Chicago Sun-Times (via blackelectorate.com)

by Cheryl V. Jackson,

Consumers worldwide might be tightening their belts, but Maggie Anderson’s mind is black with plots to spend.

Her Oak Park family is publicly committing to a year of buying from black-owned business and supporting black professionals exclusively, starting Jan. 1. (emphasis added)

These days, she’s searching frantically for black-owned firms for staple items and services, until she and her husband, John, can broaden their awareness of businesses and professionals. . .

And they’re aware of the challenges that lay ahead . . .

continued from Chicago Sun-Times:

The couple are prepared to potentially pay more for services and put more miles on their cars to patronize the businesses.

“I’m ready to buy $300 worth of groceries at a time,” Maggie said.

Michael Bennett, director of DePaul University’s Egan Urban Center and a researcher helping to measure the Anderson impact, said this effort stands out from the loads of buy-black initiatives he has seen over his 64 years.

“What’s different about this one is you have a family with an income level that will allow them to search out goods and services to be extremely intentional about doing the research about following up,” Bennett said.

There’ll be challenges, he noted. Finding a black barber is easy enough, and there are plenty of black medical professionals to choose from in Chicago. But finding a black-owned utility provider? That’s tougher, he said.

Very interesting stuff. The Andersons seem to be taking a page out of President-Elect Obama’s playbook by asking the question . . . “Why not?” It takes a bit of audacity to say, “I will buy black owned.”

But again . . . Why Not? Here’s their purpose statement (after the jump):

The Ebony Experiment exists because we are not doing enough as a community to support Black business. The plight and potential of Black entrepreneurs and professionals are virtually absent from the national dialogue. We believe they are key to creating and stimulating long–term wealth in Black communities… because Black businesses create the most Black jobs, they respect and understand Black consumers and investors, and the swelling pool of Black professionals drives growth of the Black middle class.

Something needs to be done. And the Black community is energized, hungry for change, and anxious to unite and improve their situation. We are ripe and ready for The Ebony Experiment.
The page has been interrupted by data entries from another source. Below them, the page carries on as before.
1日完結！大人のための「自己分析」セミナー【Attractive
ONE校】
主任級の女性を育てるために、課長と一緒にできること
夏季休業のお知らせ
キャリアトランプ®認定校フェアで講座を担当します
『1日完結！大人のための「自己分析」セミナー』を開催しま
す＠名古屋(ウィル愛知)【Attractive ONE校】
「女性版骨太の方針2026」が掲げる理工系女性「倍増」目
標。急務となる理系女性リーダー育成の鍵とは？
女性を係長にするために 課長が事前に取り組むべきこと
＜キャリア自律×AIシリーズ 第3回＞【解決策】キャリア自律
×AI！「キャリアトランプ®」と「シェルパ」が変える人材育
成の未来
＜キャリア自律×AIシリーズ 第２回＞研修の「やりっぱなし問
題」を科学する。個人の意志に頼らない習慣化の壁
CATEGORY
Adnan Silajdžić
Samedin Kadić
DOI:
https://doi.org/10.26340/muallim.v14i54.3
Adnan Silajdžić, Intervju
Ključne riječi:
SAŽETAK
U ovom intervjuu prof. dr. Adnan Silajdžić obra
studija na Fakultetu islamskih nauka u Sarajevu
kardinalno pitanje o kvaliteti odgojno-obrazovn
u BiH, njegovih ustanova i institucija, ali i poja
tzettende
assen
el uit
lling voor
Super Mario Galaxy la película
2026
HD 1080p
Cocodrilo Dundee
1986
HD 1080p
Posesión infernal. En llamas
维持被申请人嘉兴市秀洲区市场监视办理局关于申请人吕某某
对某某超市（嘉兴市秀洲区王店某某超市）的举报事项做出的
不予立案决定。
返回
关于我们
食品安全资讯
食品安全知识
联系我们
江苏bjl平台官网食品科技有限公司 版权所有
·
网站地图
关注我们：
The Presidential election has produced a palpable excitement and energy in our community. The new sense of empowerment is at its peak, and can be transferred to and leveraged by the growing Black business and professional sector. The major goal of The Ebony Experiment is to prove that average individuals and families can generate significant economic growth in the Black community if they were to commit to purchasing from Black–owned businesses and professionals.
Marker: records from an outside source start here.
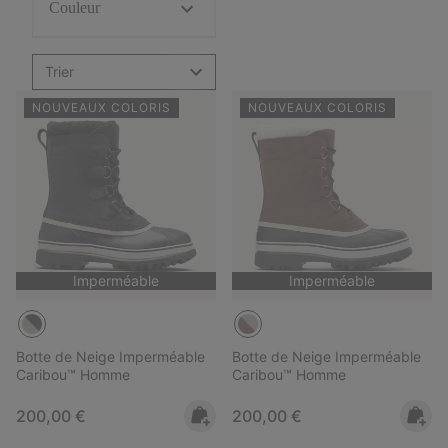
Couleur
Trier
NOUVEAUX COLORIS
NOUVEAUX COLORIS
Imperméable
Imperméable
Botte de Neige Imperméable
Botte de Neige Imperméable
Caribou™ Homme
Caribou™ Homme
Regular price:
Regular price:
200,00 €
200,00 €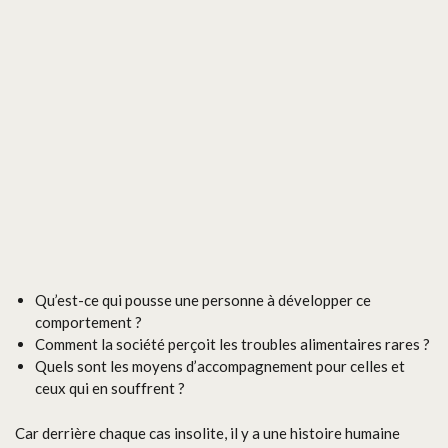
Qu’est-ce qui pousse une personne à développer ce
comportement ?
Comment la société perçoit les troubles alimentaires rares ?
Quels sont les moyens d’accompagnement pour celles et
ceux qui en souffrent ?
Car derrière chaque cas insolite, il y a une histoire humaine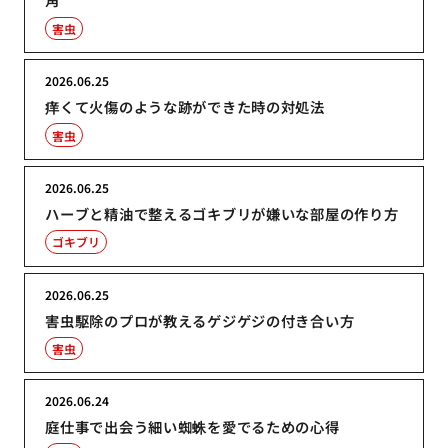
害虫
2026.06.25
痒くて火傷のような跡ができた時の対処法
害虫
2026.06.25
ハーブと精油で整えるゴキブリが嫌いな部屋の作り方
ゴキブリ
2026.06.25
害虫駆除のプロが教えるゲジゲジの付き合い方
害虫
2026.06.24
庭仕事で出会う細い蜘蛛を愛でるための心得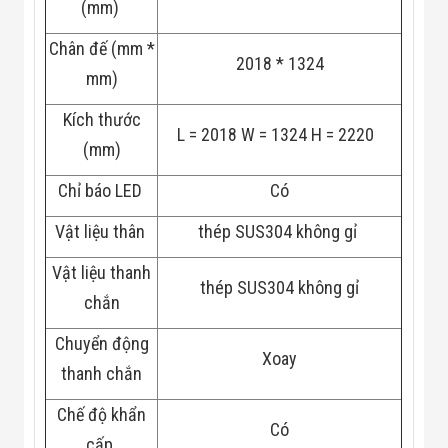
(mm)
Đội
Dự Án Khối Nhà
Chân đế (mm *
Máy
2018 * 1324
Dự Án Kho
mm)
Xưởng -
Logistics
Kích thước
Tin Tức
L = 2018 W = 1324 H = 2220
Tin Công Nghệ
(mm)
Tin Khuyến Mãi
Tin Tuyển Dụng
Chỉ báo LED
Có
Liên Hệ
Vật liệu thân
thép SUS304 không gỉ
Vật liệu thanh
thép SUS304 không gỉ
chắn
Chuyển động
Xoay
thanh chắn
Chế độ khẩn
Có
cấp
In a year, this becomes less of a study and more of a campaign for an increasingly connected, mobilized Black community – one that fosters more interdependence and exchange between businesses, professionals, consumers and investors. United and informed, we can demand more supplier diversity, employment diversity, investment and financing, enhanced access and service from mainstream corporations and financial institutions – and a more respectable share of the Black consumer/investor dollar. The Ebony Experiment is not about The Andersons. The Ebony Experiment is about all of us. The Ebony Experiment is our movement. (The Ebony Experiment)

Who knows how successful this can be. But I do admire the effort. As noted above, in the very least, this project could provide some much-needed exposure for a lot of black businesses throughout the country.